The projection is given by a linear operator, say $P$. $P$ is symmetric and moreover by definition the projection of each vector $y\in S$ onto $S$ will be itself: $Py=y$. This means that $PA=A$. As an exercise try to see that the projection satisfies the intuitive idea that $Px-x$ should be orthogonal to each vector in $S$ (Hint: $A(I-P)=0$). See the figure below: enter image description here

The projection matrix is unique (see why!) and therefore for each $b$ there is a unique point on the range of $A$ as the projection of $b$ namely $Pb$.
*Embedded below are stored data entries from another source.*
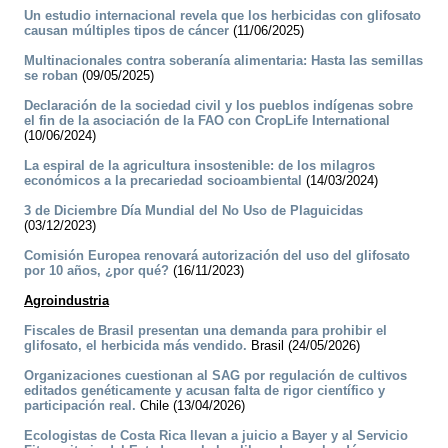
Un estudio internacional revela que los herbicidas con glifosato
causan múltiples tipos de cáncer
(11/06/2025)
Multinacionales contra soberanía alimentaria: Hasta las semillas
se roban
(09/05/2025)
Declaración de la sociedad civil y los pueblos indígenas sobre
el fin de la asociación de la FAO con CropLife International
(10/06/2024)
La espiral de la agricultura insostenible: de los milagros
económicos a la precariedad socioambiental
(14/03/2024)
3 de Diciembre Día Mundial del No Uso de Plaguicidas
(03/12/2023)
Comisión Europea renovará autorización del uso del glifosato
por 10 años, ¿por qué?
(16/11/2023)
Agroindustria
Fiscales de Brasil presentan una demanda para prohibir el
glifosato, el herbicida más vendido.
Brasil (24/05/2026)
Organizaciones cuestionan al SAG por regulación de cultivos
editados genéticamente y acusan falta de rigor científico y
participación real.
Chile (13/04/2026)
Ecologistas de Costa Rica llevan a juicio a Bayer y al Servicio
The projection into the range of $A$ can be found using Moore-Penrose inverse of $A$. The Moore-Penrose inverse of $A$, $A^\dagger$ satisfies among others: $$ AA^\dagger A=A, A^\dagger AA^\dagger=A^\dagger. $$ and $AA^\dagger$ is symmetric. With small efforts one can see that $P=AA^\dagger$. Therefore $z=AA^\dagger b$ gives you the projection of $b$ onto $S$. So we found the point $z$ in the range of $A$ minimizing the distance to $b$. But what about finding $x$ such that $Ax=z$? Well, in general there is no unique solution however we can see that: $$ x=A^\dagger b\implies Ax=AA^\dagger b=z. $$ Hence, $x=A^\dagger b$ is a solution. Moreover for $v$ in the kernel of $A$, $x+v$ is also a solution. The only way for unique solution is for $A$ to have only zero vector in the kernel.

Then how can we find $A^\dagger$? If $A^TA$ is invertible, $A^\dagger=(A^TA)^{-1}A^T$ as you could see in the other answers. Otherwise, there are other methods like using singular value decomposition to find the Moore-Penrose inverse.